As I sit here now looking at what I wrote yesterday regarding Maurice Jones-Drew and my assessment of that ongoing draft disaster, I’m still not entirely sure that I want to dramatically change my final advice to take him early in the second round, but then make sure that you grab someone like a Reggie Bush in the mid rounds, and also run over old ladies to get Rashad Jennings.
And the fact that I’m unsure, and we’re all very unsure, is the real problem here.
Maurice Jones-Drew isn’t even sure where you should draft Maurice Jones-Drew. During a fantasy teleconference last night the noted fantasy addict who also plays real football did little to give you confidence if you’re thinking of taking a risk on him.
From Will Brinson:
“A lot of people were scared last year with me coming off the knee injury but that obviously panned out well,” MJD said. “So if you’re scared to draft than be scared, that’s your choice. I understand that when it’s time to play, it’s time to play. So it’s up to you, you have to do what you want and we’ll see how it pans out from there.”
He promised to draft himself first in his fantasy league too. Surely that will be central to his negotiations with Shad Khan.
I also wrote yesterday that as each day passes without a positive development on the Jones-Drew front, his stock will continue to plummet. That should be modified to each half day, or maybe even every hour.
If Jones-Drew doesn’t have confidence that he’ll be playing and producing at a level on par with previous elite fantasy seasons, then how can you? Toss in the introduction of a new head coach and a new system that MJD would have to catch up on quickly if he miraculously reports, and the outlook is even bleaker.
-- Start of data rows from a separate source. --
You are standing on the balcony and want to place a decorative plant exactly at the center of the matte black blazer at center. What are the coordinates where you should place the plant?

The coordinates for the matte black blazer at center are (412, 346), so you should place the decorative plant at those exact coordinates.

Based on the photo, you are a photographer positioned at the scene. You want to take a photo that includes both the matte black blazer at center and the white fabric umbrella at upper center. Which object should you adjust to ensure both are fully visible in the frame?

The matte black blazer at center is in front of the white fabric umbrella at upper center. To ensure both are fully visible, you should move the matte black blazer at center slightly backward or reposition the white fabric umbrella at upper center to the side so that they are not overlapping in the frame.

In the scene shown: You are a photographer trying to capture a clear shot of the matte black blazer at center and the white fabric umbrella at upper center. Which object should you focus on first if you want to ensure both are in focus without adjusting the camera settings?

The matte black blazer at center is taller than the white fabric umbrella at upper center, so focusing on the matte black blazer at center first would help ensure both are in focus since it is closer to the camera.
That’s too simple, though, and the quick drop off after the second tier of running backs in about the second or third round is the reason why right now even with all the uncertainty, a gamble on Jones-Drew is still tempting. Yesterday I said that early to mid second round is still reasonable, which is where Jones-Drew’s ADP in NFL.com leagues currently has him slotted.
That’s the most aggressive end of the gamble, but the other end is a slide past the vast collection of running backs in the early rounds who may have a high upside, but they’re surrounded by question marks due to either injuries or time shares. We’re talking about (in this order, likely) Matt Forte, Darren McFadden, Ryan Mathews, DeMarco Murray, Marshawn Lynch, Jamaal Charles, Adrian Peterson, Trent Richardson, Steven Jackson, Michael Turner, and Ahmad Bradshaw.
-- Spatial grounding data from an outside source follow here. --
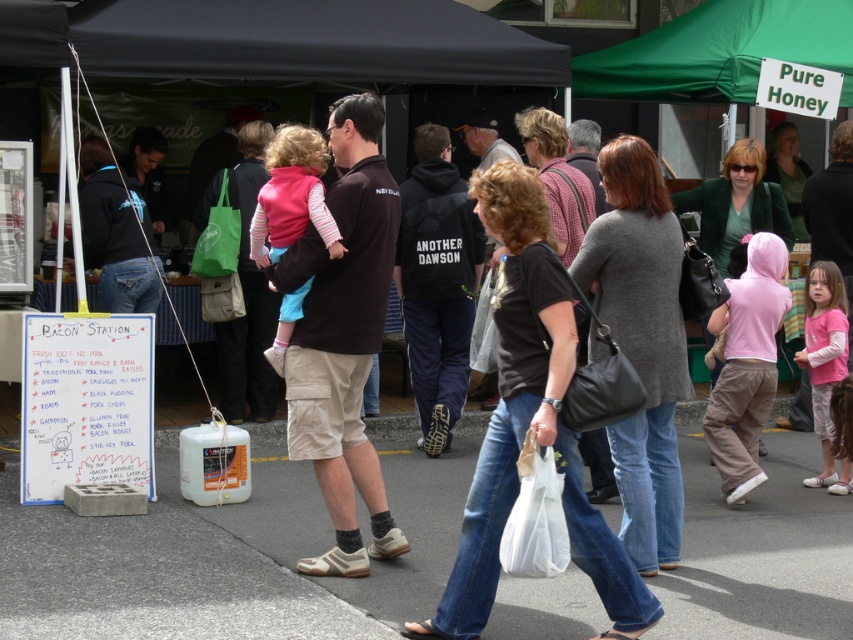 Consider the image. You are a customer at the market and want to approach the BACON STATION. You see a black cotton shirt at center and a gray knitted sweater at center in your path. Which clothing item do you need to move around to reach the BACON STATION?

The black cotton shirt at center is in front of the gray knitted sweater at center, so you need to move around the black cotton shirt at center to reach the BACON STATION.

You are a fashion blogger who wants to write about the clothing items in the image. Which clothing item, the black cotton shirt at center or the gray knitted sweater at center, is shorter in length?

The black cotton shirt at center is shorter than the gray knitted sweater at center.

You are a delivery drone flying over the market. You need to land on the gray asphalt pavement at lower center. However, there is a green matte jacket at upper center in the way. Can you land safely without hitting the jacket?

The gray asphalt pavement at lower center occupies less space than the green matte jacket at upper center, so there might not be enough space to land safely without hitting the jacket. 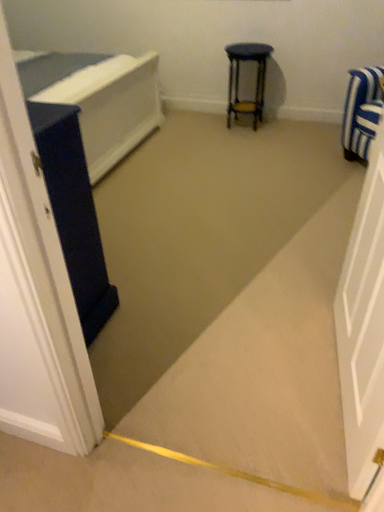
That’s a hell of a lot of names (11, to be exact), yet still even once we get to the Frank Gore nightmare platoon and other ilk of similar high risk, Jones-Drew would be a late third-round pick in a 12-team league, and he’d come off the board in the middle of the fourth round in a 10-team league. So, now is he worth it after we knock him down that far? I still say yes with the clear caveat that you get Jennings too, because the fall at this point in the draft to the likes of Bush is significant when compared to the names above.
This is a question we’ll wrestle with a lot until Jones-Drew finally realizes he has no leverage whatsoever, and reports. In the end, it all comes back to risk tolerance.